Gorgeous. I love pics of baby and daddy asleep!


----------



## MummyJade

She is such a cutie, my LO has that bunny from my BIL and SIL, its in her moses basket 
just waiting for little one to join it x


----------



## Belle

Congrats hun, beautiful photos!!
My son was born on the 11th 4 years earlier......great day!! 
well done! xx


----------



## cheryl

Aww she is gorgeous hun.
Luv Cheryl xxx


----------



## Sambatiki

Shes so beautiful!
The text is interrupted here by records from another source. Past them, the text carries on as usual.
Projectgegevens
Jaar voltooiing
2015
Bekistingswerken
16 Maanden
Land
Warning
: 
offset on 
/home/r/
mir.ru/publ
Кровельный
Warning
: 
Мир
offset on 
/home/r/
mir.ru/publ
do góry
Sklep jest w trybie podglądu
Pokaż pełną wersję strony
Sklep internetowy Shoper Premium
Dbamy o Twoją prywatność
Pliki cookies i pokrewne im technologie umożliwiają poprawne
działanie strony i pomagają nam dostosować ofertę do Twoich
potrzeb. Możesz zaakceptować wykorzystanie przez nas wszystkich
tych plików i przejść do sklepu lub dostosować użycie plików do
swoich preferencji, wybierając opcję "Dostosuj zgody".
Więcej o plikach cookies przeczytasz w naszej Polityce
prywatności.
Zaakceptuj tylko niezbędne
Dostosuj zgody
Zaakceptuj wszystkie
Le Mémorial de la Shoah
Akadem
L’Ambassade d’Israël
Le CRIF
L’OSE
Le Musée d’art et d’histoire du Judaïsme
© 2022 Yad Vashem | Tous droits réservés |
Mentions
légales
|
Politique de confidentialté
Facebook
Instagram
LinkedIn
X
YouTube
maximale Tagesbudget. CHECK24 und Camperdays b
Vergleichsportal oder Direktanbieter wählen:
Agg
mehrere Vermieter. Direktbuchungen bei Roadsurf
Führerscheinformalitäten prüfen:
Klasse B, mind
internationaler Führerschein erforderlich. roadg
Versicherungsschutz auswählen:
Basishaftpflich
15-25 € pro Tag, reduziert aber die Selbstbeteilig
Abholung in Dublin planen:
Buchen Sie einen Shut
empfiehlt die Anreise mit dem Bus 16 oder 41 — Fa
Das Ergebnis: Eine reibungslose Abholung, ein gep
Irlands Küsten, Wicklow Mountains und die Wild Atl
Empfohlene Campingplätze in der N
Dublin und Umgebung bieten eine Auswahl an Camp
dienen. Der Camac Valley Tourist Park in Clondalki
Congrats on your princess!


----------



## Donna26

oh she's gorgeous!!!!!!!!!!!


----------



## helen1234

omg how beautiful is she.
congratulations and well done
xx


----------



## redberry3

she is gorgeous!!! congrats!!!


----------



## clairebear

congratulations she is beautiful x x


----------



## Miss Duke

Aww she is gorgeous, congrats xxxx


----------



## charliebear

Congratulations, she's beautiful. x


----------



## SJK

congrats, shes beautiful xx


----------



## Mira

Congrats!


----------



## AC81

What a cutie - she's so beautiful xxx


----------



## bluebell

She's gorgeous!! Congrats :cloud9:

xx


----------



## princess_bump

awww she's so beautiful, big congratulations :)


----------



## Dream.A.Dream

Congrats :) I love her name xx


----------



## Heavenx

Congratulations, she's adorable x


----------



## ajarvis

Awww she is so beautiful! Congrats!


----------



## xxxjacxxx

Congratulations honey, shes adorable!!!:cloud9:


----------



## Dragonfly

Aww those are cool pics! baby looks so happy in the car seat there.


----------



## vicky

she is beautiful hun, congratulations


----------



## luvbunsazzle

She is gorgeous. Love the pictures


----------



## princess_vix

Congrats honey :) shes beautiful :) aready learning that photos aren't what she wants by swearing hehe xx


----------



## wilbrabeany

ahhh she so cute


----------



## Wobbles

Gorgeous in every way Laura & J

Congratulations again x


----------



## elly460

Congrats! Gorgeous!


----------



## genkigemini

AHHHH!!! She is precious! I love the picture of baby and daddy!


----------